Task details
The word to look for is "Accessibility". Report every line of the entries below that has it.
***** Dataset entries
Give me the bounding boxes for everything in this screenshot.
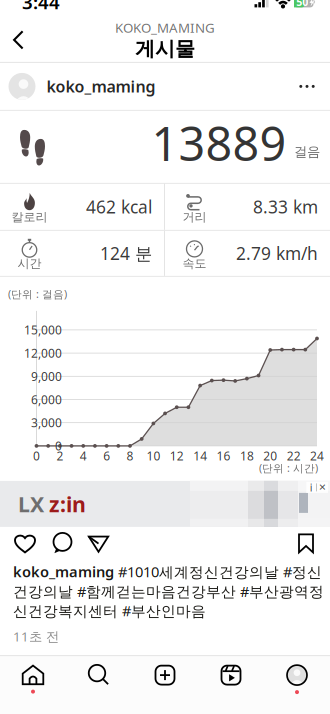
staticText: i [310, 480, 313, 494]
staticText: z:in [49, 490, 86, 518]
staticText: 2 [56, 448, 63, 464]
button[interactable]: Profile [264, 656, 330, 702]
staticText: ✕ [318, 482, 326, 493]
staticText: 시간 [18, 256, 42, 271]
staticText: 13889 [152, 112, 286, 174]
staticText: 11초 전 [13, 627, 59, 645]
staticText: koko_maming #1010세계정신건강의날 #정신건강의날 #함께걷는마… [13, 562, 324, 620]
staticText: 칼로리 [12, 210, 48, 224]
button[interactable]: Back [0, 21, 40, 58]
staticText: LX [18, 490, 44, 518]
staticText: koko_maming [46, 76, 156, 97]
staticText: 3:44 [22, 0, 60, 14]
staticText: 8 [126, 448, 134, 464]
staticText: 6 [103, 448, 110, 464]
button[interactable]: Close ad [306, 482, 328, 493]
staticText: 게시물 [135, 36, 195, 61]
button[interactable]: Create [132, 656, 198, 702]
button[interactable]: koko_maming [8, 73, 156, 100]
staticText: 462 kcal [86, 195, 152, 218]
staticText: 2.79 km/h [236, 242, 318, 265]
staticText: KOKO_MAMING [115, 19, 215, 36]
button[interactable]: Search [66, 656, 132, 702]
button[interactable]: 11초 전 [13, 620, 59, 647]
staticText: (단위 : 걸음) [8, 287, 67, 301]
button[interactable]: More options [296, 69, 318, 103]
button[interactable]: Like [13, 527, 37, 559]
staticText: 50 [296, 0, 308, 9]
staticText: 16 [216, 448, 230, 464]
button[interactable]: Reels [198, 656, 264, 702]
staticText: 12,000 [24, 345, 62, 361]
staticText: 9,000 [31, 368, 62, 384]
staticText: 10 [146, 448, 160, 464]
staticText: 속도 [182, 256, 206, 271]
staticText: 14 [193, 448, 207, 464]
staticText: 0 [55, 438, 62, 454]
staticText: 22 [287, 448, 301, 464]
staticText: 6,000 [31, 392, 62, 407]
staticText: 3,000 [31, 415, 62, 431]
staticText: 거리 [182, 210, 206, 224]
staticText: 0 [33, 448, 40, 464]
staticText: 24 [310, 448, 324, 464]
staticText: 18 [240, 448, 254, 464]
button[interactable]: Home [0, 656, 66, 702]
staticText: 12 [170, 448, 184, 464]
staticText: (단위 : 시간) [259, 461, 318, 475]
staticText: 8.33 km [253, 195, 318, 218]
button[interactable]: Save [296, 527, 316, 559]
staticText: 4 [80, 448, 87, 464]
staticText: 20 [263, 448, 277, 464]
button[interactable]: Comment [37, 527, 74, 560]
button[interactable]: Share [74, 527, 110, 559]
staticText: 124 분 [100, 242, 152, 265]
staticText: 15,000 [24, 322, 62, 338]
staticText: 걸음 [294, 144, 320, 160]
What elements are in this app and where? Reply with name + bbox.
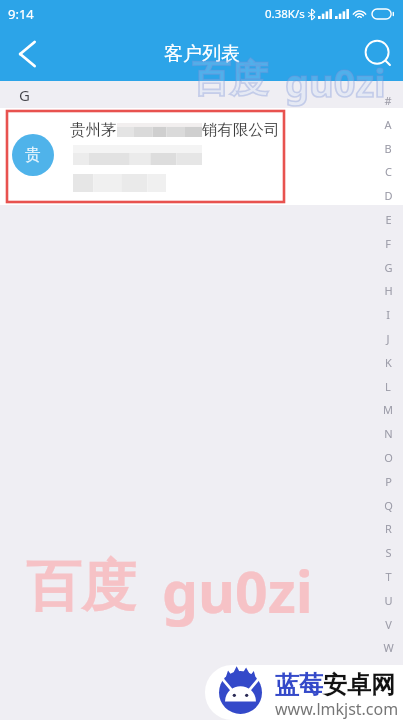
staticText: 9:14 — [8, 5, 34, 23]
staticText: Y — [385, 688, 392, 703]
button[interactable]: W — [379, 639, 397, 656]
button[interactable]: E — [379, 211, 397, 228]
staticText: 百度 — [192, 55, 268, 103]
button[interactable]: T — [379, 568, 397, 585]
button[interactable]: K — [379, 354, 397, 371]
staticText: V — [385, 617, 392, 632]
staticText: Q — [384, 498, 393, 513]
staticText: 0.38K/s — [265, 6, 305, 22]
staticText: H — [384, 283, 393, 298]
staticText: gu0zi — [162, 552, 313, 630]
staticText: G — [19, 85, 30, 105]
button[interactable]: B — [379, 140, 397, 157]
button[interactable]: F — [379, 235, 397, 252]
button[interactable]: Q — [379, 497, 397, 514]
staticText: Z — [385, 712, 392, 720]
staticText: X — [385, 664, 392, 679]
staticText: 百度 — [192, 55, 268, 103]
button[interactable]: C — [379, 163, 397, 180]
staticText: N — [384, 426, 393, 441]
staticText: G — [384, 260, 393, 275]
button[interactable]: Z — [379, 711, 397, 720]
button[interactable]: P — [379, 473, 397, 490]
staticText: A — [384, 117, 392, 132]
button[interactable]: V — [379, 616, 397, 633]
staticText: P — [385, 474, 392, 489]
staticText: S — [385, 545, 392, 560]
staticText: www.lmkjst.com — [275, 698, 399, 720]
button[interactable]: D — [379, 187, 397, 204]
staticText: # — [384, 93, 392, 108]
staticText: gu0zi — [285, 56, 386, 108]
button[interactable]: G — [379, 259, 397, 276]
button[interactable]: Search — [353, 29, 403, 79]
button[interactable]: # — [379, 92, 397, 109]
button[interactable]: U — [379, 592, 397, 609]
button[interactable]: R — [379, 520, 397, 537]
button[interactable]: L — [379, 378, 397, 395]
staticText: 蓝莓 — [275, 670, 323, 700]
staticText: F — [385, 236, 391, 251]
staticText: R — [385, 521, 392, 536]
staticText: 百度 — [26, 552, 136, 621]
staticText: O — [384, 450, 393, 465]
button[interactable]: 贵 — [0, 108, 403, 205]
staticText: M — [383, 402, 393, 417]
button[interactable]: I — [379, 306, 397, 323]
staticText: 客户列表 — [164, 42, 240, 66]
button[interactable]: Back — [4, 30, 52, 78]
staticText: B — [384, 141, 392, 156]
staticText: I — [386, 307, 390, 322]
staticText: U — [384, 593, 393, 608]
button[interactable]: H — [379, 282, 397, 299]
staticText: C — [385, 164, 392, 179]
staticText: J — [386, 331, 390, 346]
button[interactable]: O — [379, 449, 397, 466]
button[interactable]: Y — [379, 687, 397, 704]
button[interactable]: J — [379, 330, 397, 347]
staticText: T — [385, 569, 392, 584]
staticText: E — [385, 212, 392, 227]
staticText: D — [384, 188, 393, 203]
button[interactable]: M — [379, 401, 397, 418]
staticText: W — [383, 640, 394, 655]
button[interactable]: A — [379, 116, 397, 133]
button[interactable]: S — [379, 544, 397, 561]
staticText: K — [385, 355, 392, 370]
button[interactable]: N — [379, 425, 397, 442]
button[interactable]: X — [379, 663, 397, 680]
staticText: 安卓网 — [323, 670, 395, 700]
staticText: 销有限公司 — [202, 120, 280, 140]
staticText: L — [385, 379, 391, 394]
staticText: gu0zi — [285, 56, 386, 108]
staticText: 贵 — [25, 145, 41, 165]
staticText: 贵州茅 — [70, 120, 117, 140]
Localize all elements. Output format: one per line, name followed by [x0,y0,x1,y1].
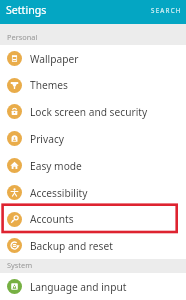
staticText: Accounts [30,212,74,226]
button[interactable]: Language and input [0,273,186,300]
button[interactable]: Accessibility [0,179,186,206]
staticText: Lock screen and security [30,105,148,119]
staticText: Backup and reset [30,239,113,253]
staticText: Wallpaper [30,52,79,66]
button[interactable]: SEARCH [145,3,186,21]
staticText: System [7,260,33,270]
staticText: Accessibility [30,186,88,200]
staticText: Privacy [30,132,64,146]
staticText: Language and input [30,280,127,294]
button[interactable]: Privacy [0,125,186,152]
staticText: Settings [6,3,47,17]
button[interactable]: Themes [0,72,186,98]
button[interactable]: Backup and reset [0,232,186,259]
staticText: Easy mode [30,159,82,173]
button[interactable]: Accounts [0,206,186,232]
staticText: Themes [30,78,68,92]
button[interactable]: Wallpaper [0,45,186,72]
button[interactable]: Lock screen and security [0,98,186,125]
staticText: Personal [7,32,38,42]
button[interactable]: Easy mode [0,152,186,179]
staticText: SEARCH [151,6,182,14]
**********
Task output
button[interactable]: Accessibility [0,179,186,206]
staticText: Accessibility [30,186,88,200]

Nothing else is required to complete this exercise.